Auschwitz-Birkenau Kampı, faşist Nazi Almanyasının, en büyük toplama ve imhâ kampıydı. Dikenli telleri, gözetleme kuleleri, kışlaları, darağaçları, gaz odaları ve krematoryumları, Hitler faşizminin uyguladığı “soykırım”ın canlı kanıtlarıdır. Bu kamp, “soykırım”ın sembolü, ırkçı, faşist bir politika ve barbarlık için, büyük bir anıdır. İnsanlık tarihinin bu karanlık bölümünde, kolektif hafızamızın bir yeridir.

Anımsatmak gerekir ki, bu kamp üç ana bölümden oluşuyor: Auschwitz I Kampı, Auschwitz II Birkenau Kampı ve mahkûm kalıntılarını içeren bir toplu mezar. Bu yapılar, insanlık tarihinin bir dönemine tanıklık eden önemli yapılardır. Bunlar, yaklaşık 50 uydu kampından oluşan, Auschwitz kompleksindeki en temsili yerlerdir.

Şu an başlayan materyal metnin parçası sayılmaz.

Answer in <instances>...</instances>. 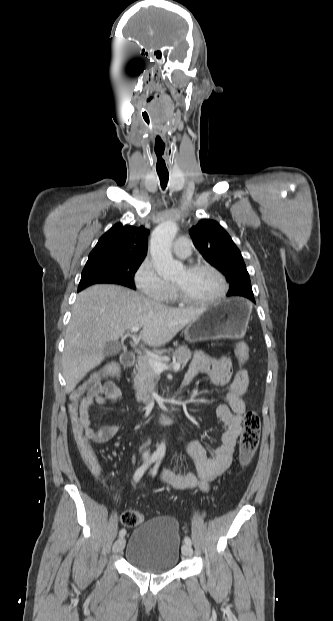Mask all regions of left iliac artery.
<instances>
[{
	"mask_svg": "<svg viewBox=\"0 0 333 621\" xmlns=\"http://www.w3.org/2000/svg\"><path fill=\"white\" fill-rule=\"evenodd\" d=\"M162 458H163L162 456H160V457L158 458V460H157L156 464L154 465V467H153V469H152V476H153V477H155V476H156V474H157V472H158V469H159L160 463H161V461H162ZM184 542H185V544L190 545V546H191V544H192L191 539H190L188 536H186V537L184 538Z\"/></svg>",
	"mask_w": 333,
	"mask_h": 621,
	"instance_id": "left-iliac-artery-1",
	"label": "left iliac artery"
}]
</instances>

Kampın mimarisi, Hitler faşizmi tarafından dönüştürülmüş binalardan oluşuyor.

1.5 MİLYON İNSAN

Auschwitz-Birkenau Kampı, Naziler tarafından başta Yahudiler ile Çingeneler olmak üzere, komünist, tüm anti-faşistlere karşı; barbar bir “soykırım”ın anıtı ve 1.5 milyon insanın ölümüdür. Bu kamp, insanlığa karşı işlenen en büyük suçlardan birinin tanığı olma özelliğini koruyor. Çeşitli verilere göre, 20. Yüzyıl’da insan zulmünün bir simgesi olan bu kampta; büyük bir çoğunluğu Yahudi olmak üzere; yaklaşık 1.5 milyon insan çoluk-çocuk, kadın-erkek, yaşlı-genç demeden; sistematik olarak aç bırakıldı, işkence gördü ve yakılarak yok edildi.

KAMPIN BİNALARI

Auschwitz-Birkenau Kampı’nda, tuğla ve ahşaptan yapılmış 155 tane bina (Auschwitz’te 57 ve Birkenau’da 98) ve yaklaşık 300 kalıntı bulunuyor. Birkenau’da, Ocak 1945’te patlayan gaz odaları ve krematoryum kalıntıları da varlığını koruyor. Beton direklerin desteklediği çitlerin toplam uzunluğu, 13 kilometrenin üzerinde. Demiryolları, rampalar, gıda depolama mağazaları ve endüstriyel binalar gibi tarihi öneme sahip münferit yapılar; toplama kampının hemen yakınında yer alıyor. Bu yapılar ve manzaradaki izler, bu “trajik tarihin” dokunaklı ifadeleri olmayı sürdürüyor. Aynı zamanda, bunlar acımasız, hassasiyet ve tutarlılık ile organizeli “ölüm fabrikası”nın ayrılmaz bir parçasıdır. Auschwitz Kampı’ndaki bazı binaların iç mekânları, resmi tören ya da anma yapmak için değiştirildi. Bu binaların dış cepheleri değişmeden, aynen kaldı. Yerinden edilmiş bir köyün arazisinde, sıfırdan inşa edilen Birkenau Kampı’nda ise çok az sayıda tarihi binalar sağlam kaldı.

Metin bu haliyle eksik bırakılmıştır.